The previous procedures use some utilities:

``````(define (make-next-state state orig dest time)
(if (eqv? (state-flashlight state) 'near)
(make-state state orig dest 'far (+ (state-time state) time))
(make-state state dest orig 'near (+ (state-time state) time))))

;; the time each toy takes to cross the bridge
(define time-cost
(let ((costs '((buzz . 5)
(woody . 10)
(rex . 20)
(hamm . 25))))
(lambda (toy)
(let ((pair (assv toy costs)))
(and pair
(cdr pair))))))

(define (ucons a b)
(if (memv a b)
b
(cons a b)))

(define (product lis1 lis2)
(let lp1 ((lis1 lis1)
(res '()))
(if (null? lis1)
res
(let ((i1 (car lis1)))
(let lp2 ((lis2 lis2)
(res res))
(if (null? lis2)
(lp1 (cdr lis1) res)
(let ((i2 (car lis2)))
(if (member (cons i2 i1) res)
(lp2 (cdr lis2) res)
(lp2 (cdr lis2) (cons (cons i1 i2) res))))))))))``````

Our `successors` procedure does not take time in account.
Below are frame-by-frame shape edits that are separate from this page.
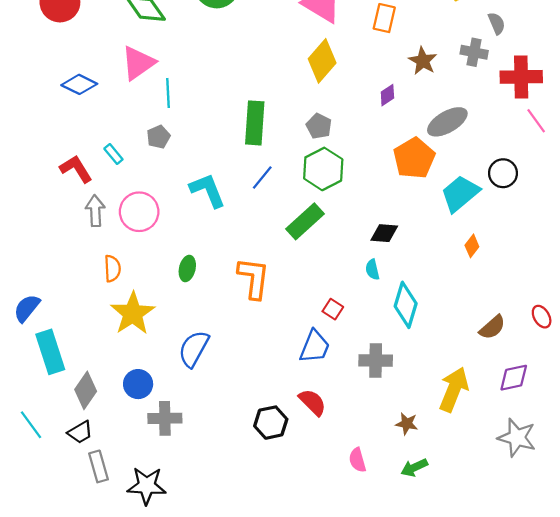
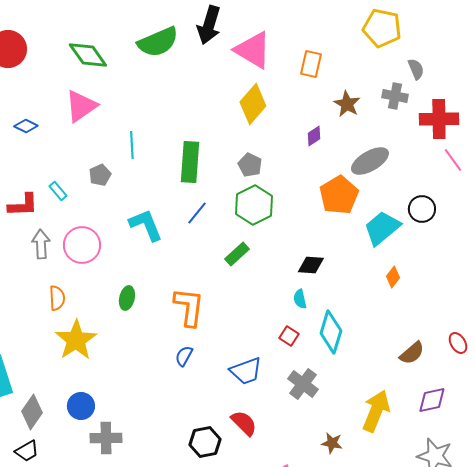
blue diamond: (79, 84) -> (26, 126), size x0.7
cyan line: (168, 93) -> (132, 145), moved
red L-shape: (76, 169) -> (23, 205), turned 120
green rectangle: (305, 221) -> (237, 254), size x0.7
red square: (333, 309) -> (289, 336), moved
blue trapezoid: (315, 347) -> (246, 371), turned 48
blue semicircle: (194, 349) -> (184, 356), moved, size x0.6
gray cross: (376, 361) -> (303, 384), turned 36

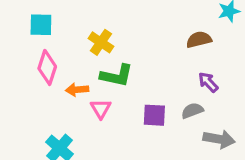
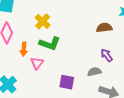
orange arrow: (77, 90) -> (24, 49), turned -88
purple square: (154, 115) -> (67, 82), moved

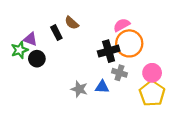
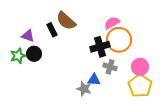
brown semicircle: (72, 23) -> (66, 21), size x1.5
green star: (20, 50) -> (18, 56), moved
gray star: (79, 89) -> (84, 89), moved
So it is possible for a branch of the tree to go on indefinitely. To guarantee that we will arrive at a solution, we use a breadth-first search:

``````(define (print-path state)
(let loop ((state state)
(path '()))
(if state
(loop (state-previous state)
(cons state path))
(for-each println path))))

(print-path (breadth-first (list (start-state)) successors final-state?))``````

With the result:

``````#<state #14 near: (buzz woody rex hamm) far: () flashlight: near time: 0>
#<state #15 near: (rex hamm) far: (buzz woody) flashlight: far time: 10>
#<state #16 near: (woody rex hamm) far: (buzz) flashlight: near time: 20>

#<state #17 near: (woody) far: (rex hamm buzz) flashlight: far time: 45>
#<state #18 near: (buzz woody) far: (rex hamm) flashlight: near time: 50>
#<state #19 near: () far: (buzz woody rex hamm) flashlight: far time: 60>``````

If we change our `successors` procedure a little, we can use depth-first search:

``````(define (successors2 state)
(let ((orig (if (eqv? (state-flashlight state)
'near)
(state-near state)
(state-far state)))
(dest (if (eqv? (state-flashlight state)
'near)
(state-far state)
(state-near state))))
(filter (lambda (s)
(<= (state-time s) 60))          ;; filtering out bad states
(map (lambda (toy-pair)
(let ((toy1 (car toy-pair))
(toy2 (cdr toy-pair)))
(make-next-state state
(remove toy2
(remove toy1 orig))
(ucons toy1
(cons toy2 dest))
(max (time-cost toy1)
(time-cost toy2)))))
(product orig orig)))))

(print-path (depth-first (list (start-state)) successors2 final-state?))``````

The advantage of changing the successors procedure is that depth-first searches are usually faster than breadth-first searches, in this case 483ms vs. 24630ms. Also, it uses less memory. So it is always a good idea to try to cut the search space as soon as possible.